Entretanto, as dificuldades continuavam. E os israelitas iam sendo encurralados pouco a pouco nas zonas montanhosas. E chegou uma altura em que os terrenos de que dispunham se reduziam ao mínimo. Lembraram-se então de enterrar nesses terrenos umas estatuetas que tinham lá em casa para ver se isso lhes dava sorte. Isso não tinha nada a ver com o que Deus pedia a Moisés e a Josué. Era pura e simplesmente superstição. Mas eles lá pensavam com os seus botões: «Bom, nunca se sabe! Os outros povos também fazem isso... por isso, não deve haver mal nenhum.
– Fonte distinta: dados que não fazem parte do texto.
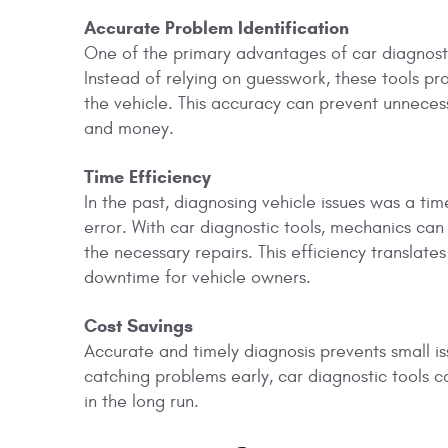
Accurate Problem Identification
One of the primary advantages of car diagnostic t
Instead of relying on guesswork, these tools pr
the vehicle. This accuracy can prevent unneces
and money.
Time Efficiency
In the past, diagnosing vehicle issues was a ti
error. With car diagnostic tools, mechanics can
the necessary repairs. This efficiency translates
downtime for vehicle owners.
Cost Savings
Accurate and timely diagnosis prevents small iss
catching problems early, car diagnostic tools 
in the long run.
Por exemplo os próprios madianitas, nossos inimigos, fazem isso, e a vida corre-lhes bem. Talvez também nós tenhamos essa sorte».
{ Mas, com a história das estatuetas é que Gedeão ficou furioso. No dia seguinte, de manhã muito cedo, o pai de Gedeão ouviu gritos e berros ao pé da sua casa. Abriu a porta. O que tinha acontecido? Eram os vizinhos que berravam: «As nossas estátuas da sorte estavam enterradas nas nossas herdades e alguém de noite quebrou-as todas. Com certeza que isso vai trazer-nos má sorte. De certeza que foi o seu filho!», gritaram eles para Joás. Ele julga que é melhor do que nós, só porque acreditamos também nos deuses desta terra... Pois pode ficar certo que ainda no-las vai pagar. Que tem ele que se meter nas nossas vidas? Se calhar, ele tem maneira de resolver os nossos problemas?»... }
O facto é que as coisas estavam realmente a piorar a olhos vistos. E os israelitas parece que não viam outra forma de resolver a sua situação senão adaptando-se às circunstâncias. Ou seja, como é que podiam resolver os seus problemas senão procurando fazer, por assim dizer, as pazes com os madianitas? Estes eram mais fortes do que eles. Tinham conseguido reduzir os israelitas à miséria. E estes começaram a pensar que, se não utilizavam os métodos deles, acabavam por ser completamente arrasados. E como eles queriam salvar as suas vidas e a vida dos seus próprios filhos, então estavam dispostos a sujeitar-se aos madianitas.
Joás ouviu-os com toda a atenção e também com um certo receio pelas atitudes que pudessem tomar. E como é que ele lhes iria dar explicações que os satisfizessem. Só que as pessoas, quando a necessidade urge, vão sempre encontrar forças não se sabe bem onde. E então, Joás, de repente lembrou-se de lhes dizer: «Calma, calma, meus amigos! Um momento. Se é como dizeis, se isso vai causar má sorte (e, se calhar, até tendes razão, não sei!), então os deuses dos próprios madianitas irão castigar o meu filho e não a vós. Ele desrespeitou-os e, portanto, se fez alguma coisa de mal, será castigado por eles, e não vós. Não vos parece?». Bom, o facto é que eles lá se acalmaram e desfizeram o ajuntamento.